→ Task instructions: Would you return every entry below exactly as written, without its images?

→ Information shown:
○ ○ ○ ○ ○ ○ ○
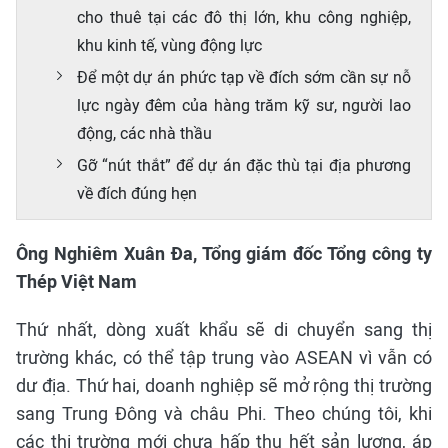
cho thuê tại các đô thị lớn, khu công nghiệp,
khu kinh tế, vùng động lực
Để một dự án phức tạp về đích sớm cần sự nỗ
lực ngày đêm của hàng trăm kỹ sư, người lao
động, các nhà thầu
Gỡ “nút thắt” để dự án đặc thù tại địa phương
về đích đúng hẹn
Ông Nghiêm Xuân Đa, Tổng giám đốc Tổng công ty
Thép Việt Nam
Thứ nhất, dòng xuất khẩu sẽ di chuyển sang thị
trường khác, có thể tập trung vào ASEAN vì vẫn có
dư địa. Thứ hai, doanh nghiệp sẽ mở rộng thị trường
sang Trung Đông và châu Phi. Theo chúng tôi, khi
các thị trường mới chưa hấp thụ hết sản lượng, áp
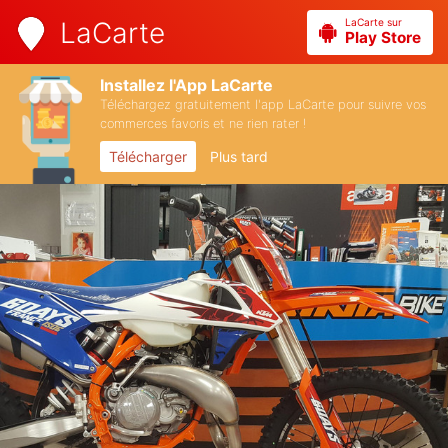
LaCarte sur
LaCarte
Play Store
Installez l'App LaCarte
Téléchargez gratuitement l'app LaCarte pour suivre vos
commerces favoris et ne rien rater !
Télécharger
Plus tard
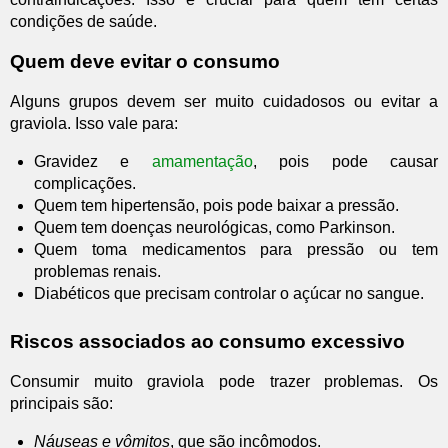
condições de saúde.
Quem deve evitar o consumo
Alguns grupos devem ser muito cuidadosos ou evitar a
graviola. Isso vale para:
Gravidez e
amamentação
, pois pode causar
complicações.
Quem tem hipertensão, pois pode baixar a pressão.
Quem tem doenças neurológicas, como Parkinson.
Quem toma medicamentos para pressão ou tem
problemas renais.
Diabéticos que precisam controlar o açúcar no sangue.
Riscos associados ao consumo excessivo
Consumir muito graviola pode trazer problemas. Os
principais são:
Náuseas e vômitos
, que são incômodos.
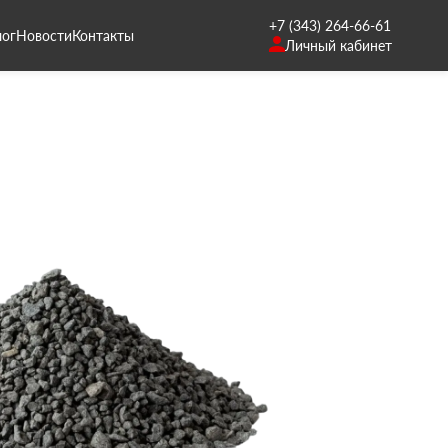
+7 (343) 264-66-61
лог
Новости
Контакты
Личный кабинет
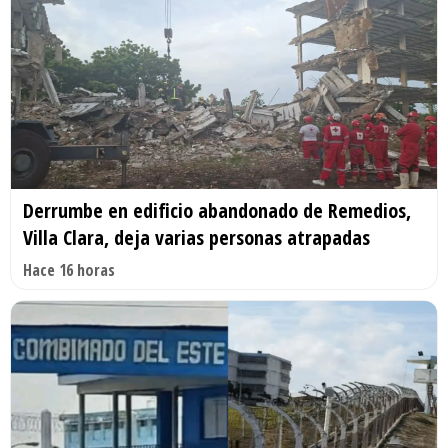
Derrumbe en edificio abandonado de Remedios,
Villa Clara, deja varias personas atrapadas
Hace 16 horas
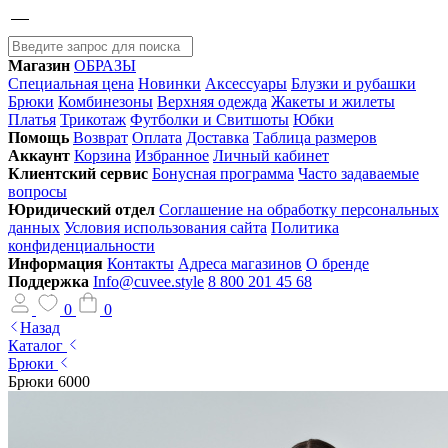
Магазин
ОБРАЗЫ
Специальная цена
Новинки
Аксессуары
Блузки и рубашки
Брюки
Комбинезоны
Верхняя одежда
Жакеты и жилеты
Платья
Трикотаж
Футболки и Свитшоты
Юбки
Помощь
Возврат
Оплата
Доставка
Таблица размеров
Аккаунт
Корзина
Избранное
Личный кабинет
Клиентский сервис
Бонусная программа
Часто задаваемые
вопросы
Юридический отдел
Соглашение на обработку персональных
данных
Условия использования сайта
Политика
конфиденциальности
Информация
Контакты
Адреса магазинов
О бренде
Поддержка
Info@cuvee.style
8 800 201 45 68
0
0
Назад
Каталог
Брюки
Брюки 6000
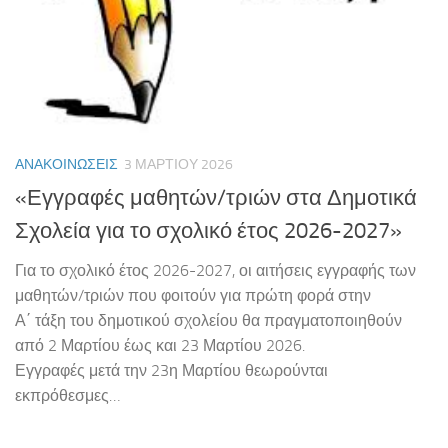
ΑΝΑΚΟΙΝΏΣΕΙΣ
3 ΜΑΡΤΊΟΥ 2026
«Εγγραφές μαθητών/τριών στα Δημοτικά
Σχολεία για το σχολικό έτος 2026-2027»
Για το σχολικό έτος 2026-2027, οι αιτήσεις εγγραφής των
μαθητών/τριών που φοιτούν για πρώτη φορά στην
Α΄ τάξη του δημοτικού σχολείου θα πραγματοποιηθούν
από 2 Μαρτίου έως και 23 Μαρτίου 2026.
Εγγραφές μετά την 23η Μαρτίου θεωρούνται
εκπρόθεσμες…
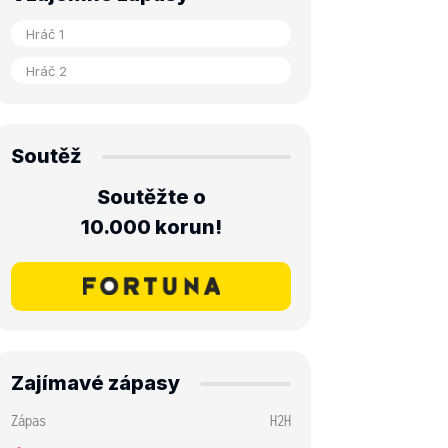
Soutěž
Soutěžte o
10.000 korun!
Zajímavé zápasy
Zápas
H2H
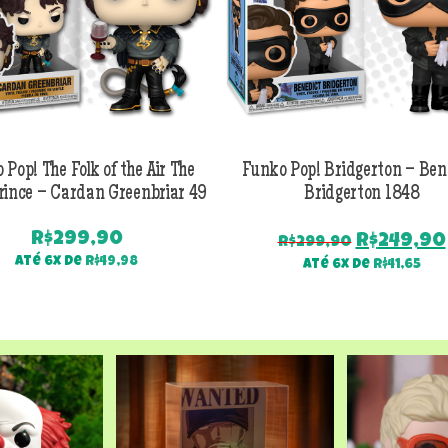
 Pop! The Folk of the Air The
Funko Pop! Bridgerton – Ben
rince – Cardan Greenbriar 49
Bridgerton 1848
R$
299,90
O
R$
249,90
R$
299,90
preço
Até 6x de
R$
49,98
Até 6x de
R$
41,65
original
era:
R$299,90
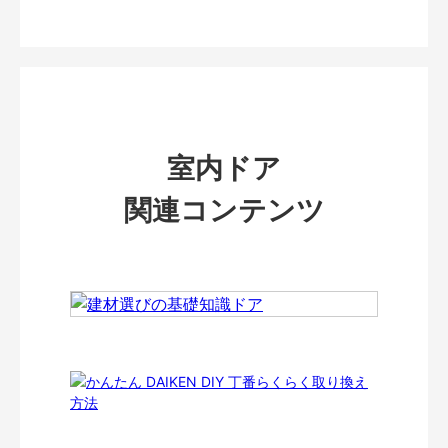
室内ドア
関連コンテンツ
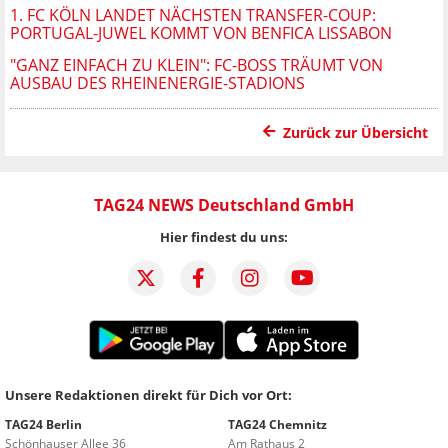
1. FC KÖLN LANDET NÄCHSTEN TRANSFER-COUP:
PORTUGAL-JUWEL KOMMT VON BENFICA LISSABON
"GANZ EINFACH ZU KLEIN": FC-BOSS TRÄUMT VON
AUSBAU DES RHEINENERGIE-STADIONS
Zurück zur Übersicht
TAG24 NEWS Deutschland GmbH
Hier findest du uns:
Unsere Redaktionen direkt für Dich vor Ort:
TAG24 Berlin
TAG24 Chemnitz
Schönhauser Allee 36
Am Rathaus 2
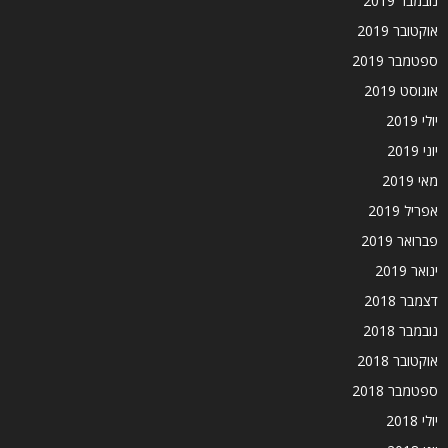
נובמבר 2019
אוקטובר 2019
ספטמבר 2019
אוגוסט 2019
יולי 2019
יוני 2019
מאי 2019
אפריל 2019
פברואר 2019
ינואר 2019
דצמבר 2018
נובמבר 2018
אוקטובר 2018
ספטמבר 2018
יולי 2018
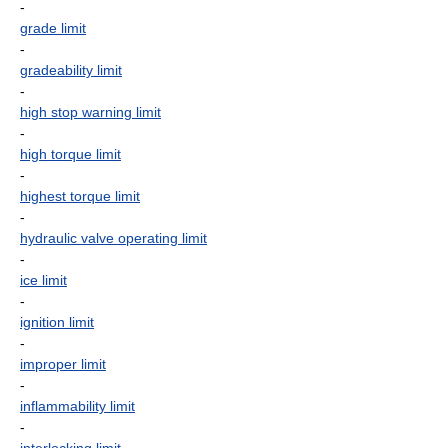
-
grade limit
-
gradeability limit
-
high stop warning limit
-
high torque limit
-
highest torque limit
-
hydraulic valve operating limit
-
ice limit
-
ignition limit
-
improper limit
-
inflammability limit
-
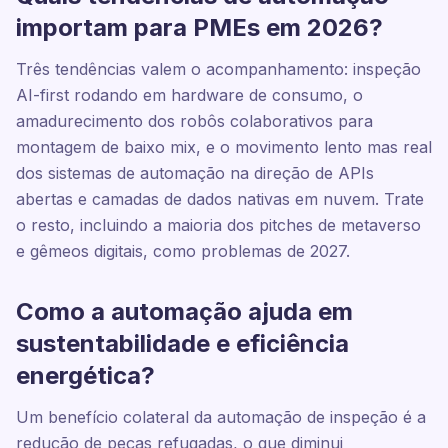
importam para PMEs em 2026?
Três tendências valem o acompanhamento: inspeção
AI-first rodando em hardware de consumo, o
amadurecimento dos robôs colaborativos para
montagem de baixo mix, e o movimento lento mas real
dos sistemas de automação na direção de APIs
abertas e camadas de dados nativas em nuvem. Trate
o resto, incluindo a maioria dos pitches de metaverso
e gêmeos digitais, como problemas de 2027.
Como a automação ajuda em
sustentabilidade e eficiência
energética?
Um benefício colateral da automação de inspeção é a
redução de peças refugadas, o que diminui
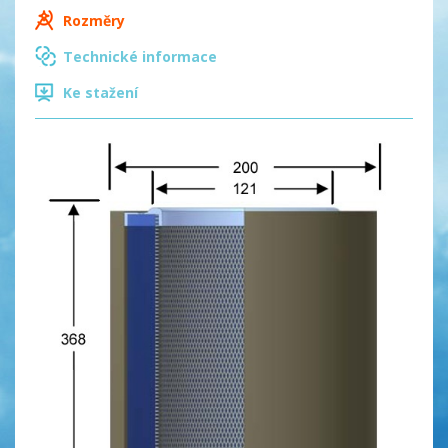
Rozměry
Technické informace
Ke stažení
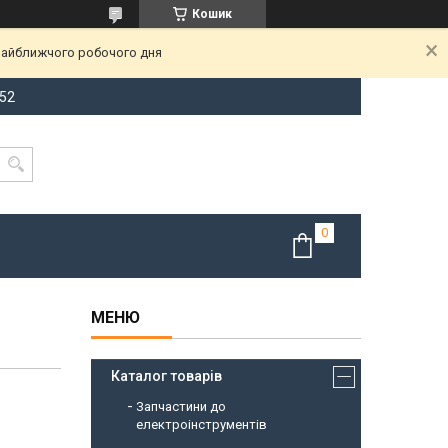
Кошик
 найближчого робочого дня
-52
Каталог товарів
Запчастини до
електроінструментів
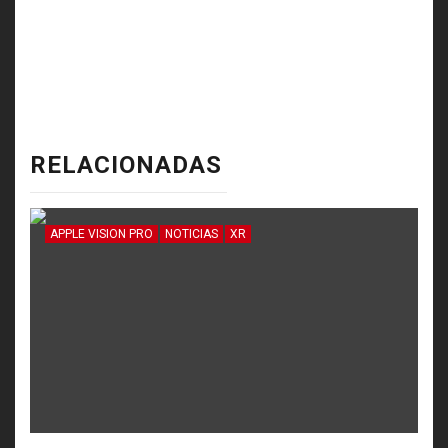
RELACIONADAS
APPLE VISION PRO
NOTICIAS
XR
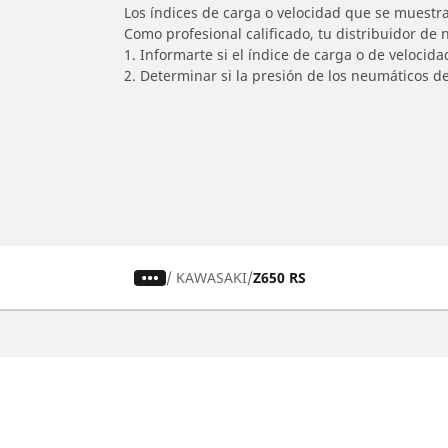
Los índices de carga o velocidad que se muestra
Como profesional calificado, tu distribuidor de
1. Informarte si el índice de carga o de velocid
2. Determinar si la presión de los neumáticos d
/
KAWASAKI
Z650 RS
Auto, SUV y Camioneta
M
Encuentra el mejor neumático
E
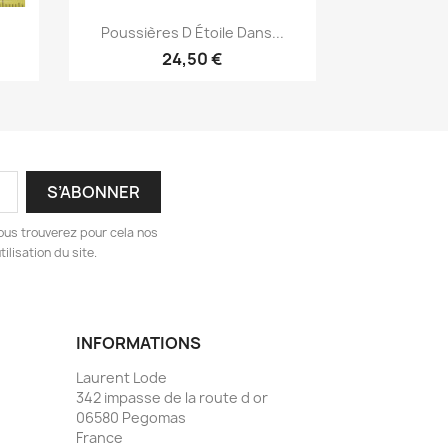
Aperçu rapide

Poussières D Étoile Dans...
24,50 €
ous trouverez pour cela nos
ilisation du site.
INFORMATIONS
Laurent Lode
342 impasse de la route d or
06580 Pegomas
France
○ ○ ○ ○ ○ ○ ○
→ Problem solution:
cho thuê tại các đô thị lớn, khu công nghiệp,
khu kinh tế, vùng động lực
Để một dự án phức tạp về đích sớm cần sự nỗ
lực ngày đêm của hàng trăm kỹ sư, người lao
động, các nhà thầu
Gỡ “nút thắt” để dự án đặc thù tại địa phương
về đích đúng hẹn
Ông Nghiêm Xuân Đa, Tổng giám đốc Tổng công ty
Thép Việt Nam
Thứ nhất, dòng xuất khẩu sẽ di chuyển sang thị
trường khác, có thể tập trung vào ASEAN vì vẫn có
dư địa. Thứ hai, doanh nghiệp sẽ mở rộng thị trường
sang Trung Đông và châu Phi. Theo chúng tôi, khi
các thị trường mới chưa hấp thụ hết sản lượng, áp
LaCarte sur
LaCarte
Play Store
Installez l'App LaCarte
Téléchargez gratuitement l'app LaCarte pour suivre vos
commerces favoris et ne rien rater !
Télécharger
Plus tard
condições de saúde.
Quem deve evitar o consumo
Alguns grupos devem ser muito cuidadosos ou evitar a
graviola. Isso vale para:
Gravidez e
amamentação
, pois pode causar
complicações.
Quem tem hipertensão, pois pode baixar a pressão.
Quem tem doenças neurológicas, como Parkinson.
Quem toma medicamentos para pressão ou tem
problemas renais.
Diabéticos que precisam controlar o açúcar no sangue.
Riscos associados ao consumo excessivo
Consumir muito graviola pode trazer problemas. Os
principais são:
Náuseas e vômitos
, que são incômodos.
+7 (343) 264-66-61
лог
Новости
Контакты
Личный кабинет
Derrumbe en edificio abandonado de Remedios,
Villa Clara, deja varias personas atrapadas
Hace 16 horas
Магазин
ОБРАЗЫ
Специальная цена
Новинки
Аксессуары
Блузки и рубашки
Брюки
Комбинезоны
Верхняя одежда
Жакеты и жилеты
Платья
Трикотаж
Футболки и Свитшоты
Юбки
Помощь
Возврат
Оплата
Доставка
Таблица размеров
Аккаунт
Корзина
Избранное
Личный кабинет
Клиентский сервис
Бонусная программа
Часто задаваемые
вопросы
Юридический отдел
Соглашение на обработку персональных
данных
Условия использования сайта
Политика
конфиденциальности
Информация
Контакты
Адреса магазинов
О бренде
Поддержка
Info@cuvee.style
8 800 201 45 68
0
0
Назад
Каталог
Брюки
Брюки 6000
ΑΝΑΚΟΙΝΏΣΕΙΣ
3 ΜΑΡΤΊΟΥ 2026
«Εγγραφές μαθητών/τριών στα Δημοτικά
Σχολεία για το σχολικό έτος 2026-2027»
Για το σχολικό έτος 2026-2027, οι αιτήσεις εγγραφής των
μαθητών/τριών που φοιτούν για πρώτη φορά στην
Α΄ τάξη του δημοτικού σχολείου θα πραγματοποιηθούν
από 2 Μαρτίου έως και 23 Μαρτίου 2026.
Εγγραφές μετά την 23η Μαρτίου θεωρούνται
εκπρόθεσμες…
Soutěž
Soutěžte o
10.000 korun!
Zajímavé zápasy
Zápas
H2H
 Pop! The Folk of the Air The
Funko Pop! Bridgerton – Ben
rince – Cardan Greenbriar 49
Bridgerton 1848
R$
299,90
O
R$
249,90
R$
299,90
preço
Até 6x de
R$
49,98
Até 6x de
R$
41,65
original
era:
R$299,90
室内ドア
関連コンテンツ
1. FC KÖLN LANDET NÄCHSTEN TRANSFER-COUP:
PORTUGAL-JUWEL KOMMT VON BENFICA LISSABON
"GANZ EINFACH ZU KLEIN": FC-BOSS TRÄUMT VON
AUSBAU DES RHEINENERGIE-STADIONS
Zurück zur Übersicht
TAG24 NEWS Deutschland GmbH
Hier findest du uns:
Unsere Redaktionen direkt für Dich vor Ort:
TAG24 Berlin
TAG24 Chemnitz
Schönhauser Allee 36
Am Rathaus 2
נובמבר 2019
אוקטובר 2019
ספטמבר 2019
אוגוסט 2019
יולי 2019
יוני 2019
מאי 2019
אפריל 2019
פברואר 2019
ינואר 2019
דצמבר 2018
נובמבר 2018
אוקטובר 2018
ספטמבר 2018
יולי 2018
-
grade limit
-
gradeability limit
-
high stop warning limit
-
high torque limit
-
highest torque limit
-
hydraulic valve operating limit
-
ice limit
-
ignition limit
-
improper limit
-
inflammability limit
-
importam para PMEs em 2026?
Três tendências valem o acompanhamento: inspeção
AI-first rodando em hardware de consumo, o
amadurecimento dos robôs colaborativos para
montagem de baixo mix, e o movimento lento mas real
dos sistemas de automação na direção de APIs
abertas e camadas de dados nativas em nuvem. Trate
o resto, incluindo a maioria dos pitches de metaverso
e gêmeos digitais, como problemas de 2027.
Como a automação ajuda em
sustentabilidade e eficiência
energética?
Um benefício colateral da automação de inspeção é a
redução de peças refugadas, o que diminui
Rozměry
Technické informace
Ke stažení
Кошик
 найближчого робочого дня
-52
Каталог товарів
Запчастини до
електроінструментів
RELACIONADAS
APPLE VISION PRO
NOTICIAS
XR
Los índices de carga o velocidad que se muestra
Como profesional calificado, tu distribuidor de
1. Informarte si el índice de carga o de velocid
2. Determinar si la presión de los neumáticos d
/
KAWASAKI
Z650 RS
Auto, SUV y Camioneta
M
Encuentra el mejor neumático
E
Aperçu rapide

Poussières D Étoile Dans...
24,50 €
ous trouverez pour cela nos
ilisation du site.
INFORMATIONS
Laurent Lode
342 impasse de la route d or
06580 Pegomas
France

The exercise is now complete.